Work instruction: Return each line of the records below that contains the word "commander".

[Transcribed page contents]
=== Section Start ===
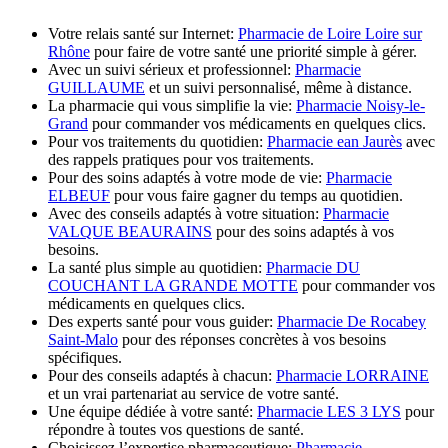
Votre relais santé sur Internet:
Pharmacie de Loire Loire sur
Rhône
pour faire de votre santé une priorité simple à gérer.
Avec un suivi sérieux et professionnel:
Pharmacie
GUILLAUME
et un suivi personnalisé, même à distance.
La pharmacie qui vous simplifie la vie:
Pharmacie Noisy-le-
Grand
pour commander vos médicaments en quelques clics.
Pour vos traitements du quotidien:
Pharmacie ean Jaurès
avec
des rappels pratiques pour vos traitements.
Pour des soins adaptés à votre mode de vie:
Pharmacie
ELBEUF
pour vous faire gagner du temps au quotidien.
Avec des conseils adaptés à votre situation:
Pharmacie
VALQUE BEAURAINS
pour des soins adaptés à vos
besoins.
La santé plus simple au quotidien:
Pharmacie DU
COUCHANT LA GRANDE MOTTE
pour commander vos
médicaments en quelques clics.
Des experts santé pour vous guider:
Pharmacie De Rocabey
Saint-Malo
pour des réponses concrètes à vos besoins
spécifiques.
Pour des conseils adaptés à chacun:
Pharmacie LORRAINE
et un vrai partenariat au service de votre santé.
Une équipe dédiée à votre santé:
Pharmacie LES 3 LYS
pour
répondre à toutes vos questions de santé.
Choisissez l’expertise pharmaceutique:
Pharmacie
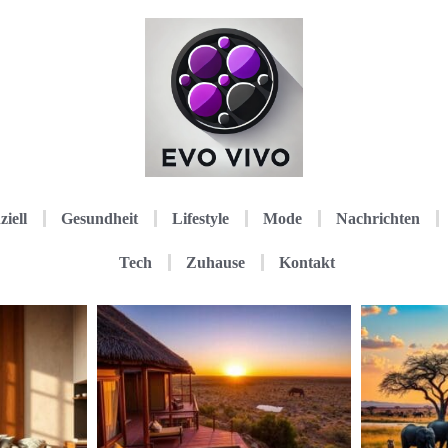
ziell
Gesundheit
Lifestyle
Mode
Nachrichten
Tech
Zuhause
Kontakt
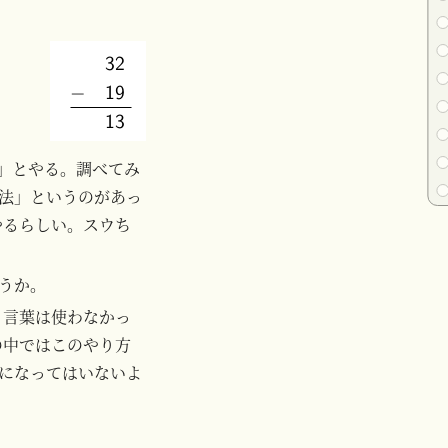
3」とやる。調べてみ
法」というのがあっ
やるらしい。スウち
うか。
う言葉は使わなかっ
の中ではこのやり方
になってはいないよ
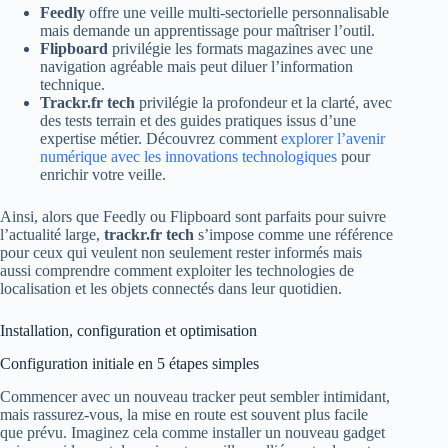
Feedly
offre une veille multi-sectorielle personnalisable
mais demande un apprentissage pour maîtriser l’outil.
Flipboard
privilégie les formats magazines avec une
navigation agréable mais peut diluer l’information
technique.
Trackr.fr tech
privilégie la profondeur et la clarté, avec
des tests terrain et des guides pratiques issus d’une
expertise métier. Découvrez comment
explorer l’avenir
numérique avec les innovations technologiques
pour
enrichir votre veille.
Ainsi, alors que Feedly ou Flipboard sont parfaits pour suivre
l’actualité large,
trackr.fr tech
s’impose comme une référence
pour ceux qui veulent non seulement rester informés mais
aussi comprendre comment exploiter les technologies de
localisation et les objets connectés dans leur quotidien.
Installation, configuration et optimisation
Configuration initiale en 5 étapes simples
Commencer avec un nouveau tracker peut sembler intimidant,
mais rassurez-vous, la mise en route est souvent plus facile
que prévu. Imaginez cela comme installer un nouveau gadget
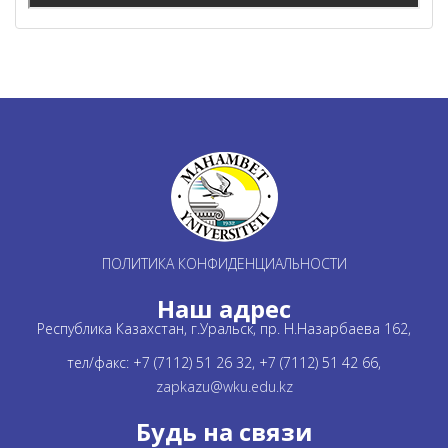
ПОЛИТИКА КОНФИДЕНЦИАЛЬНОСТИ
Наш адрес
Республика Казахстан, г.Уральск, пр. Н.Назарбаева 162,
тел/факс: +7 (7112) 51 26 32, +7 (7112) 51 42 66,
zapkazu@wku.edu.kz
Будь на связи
=== Section End ===
Your response:
pour commander vos médicaments en quelques clics.
pour commander vos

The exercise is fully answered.